#### [What needs to be done]
Where the records below reach the line containing "Comment puis-je ajouter", start transcribing, and end with the line containing "Pourquoi ai-je reçu un avertissement ?", exactly and with nothing else added.

Stored data entries:
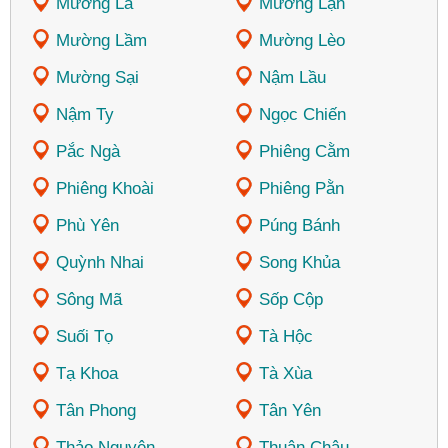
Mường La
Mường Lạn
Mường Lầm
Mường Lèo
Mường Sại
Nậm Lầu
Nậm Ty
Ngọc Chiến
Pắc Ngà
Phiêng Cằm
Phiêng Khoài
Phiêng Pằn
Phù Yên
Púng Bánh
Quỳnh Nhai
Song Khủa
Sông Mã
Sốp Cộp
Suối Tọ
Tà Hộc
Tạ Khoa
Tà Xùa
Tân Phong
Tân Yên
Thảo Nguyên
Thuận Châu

---

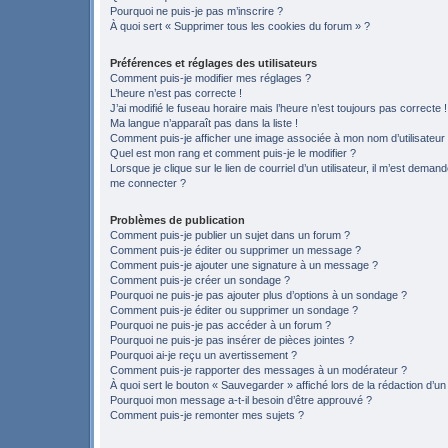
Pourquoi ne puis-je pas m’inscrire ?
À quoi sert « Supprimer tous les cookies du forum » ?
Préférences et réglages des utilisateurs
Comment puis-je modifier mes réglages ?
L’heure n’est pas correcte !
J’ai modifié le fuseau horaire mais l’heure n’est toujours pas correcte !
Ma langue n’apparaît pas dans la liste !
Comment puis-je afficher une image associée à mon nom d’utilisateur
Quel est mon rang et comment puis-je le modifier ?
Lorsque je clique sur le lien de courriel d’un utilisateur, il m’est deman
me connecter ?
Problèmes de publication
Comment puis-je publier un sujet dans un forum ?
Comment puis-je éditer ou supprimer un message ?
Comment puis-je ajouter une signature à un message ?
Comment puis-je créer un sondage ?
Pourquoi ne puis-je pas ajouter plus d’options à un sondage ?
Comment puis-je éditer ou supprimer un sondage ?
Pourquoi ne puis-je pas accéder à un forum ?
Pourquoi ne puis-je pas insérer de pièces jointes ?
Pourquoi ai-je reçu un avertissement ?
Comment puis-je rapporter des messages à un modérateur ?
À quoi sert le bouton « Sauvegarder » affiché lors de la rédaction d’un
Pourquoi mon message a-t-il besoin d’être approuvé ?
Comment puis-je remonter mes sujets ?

#### [Answer box]
Comment puis-je ajouter une signature à un message ?
Comment puis-je créer un sondage ?
Pourquoi ne puis-je pas ajouter plus d’options à un sondage ?
Comment puis-je éditer ou supprimer un sondage ?
Pourquoi ne puis-je pas accéder à un forum ?
Pourquoi ne puis-je pas insérer de pièces jointes ?
Pourquoi ai-je reçu un avertissement ?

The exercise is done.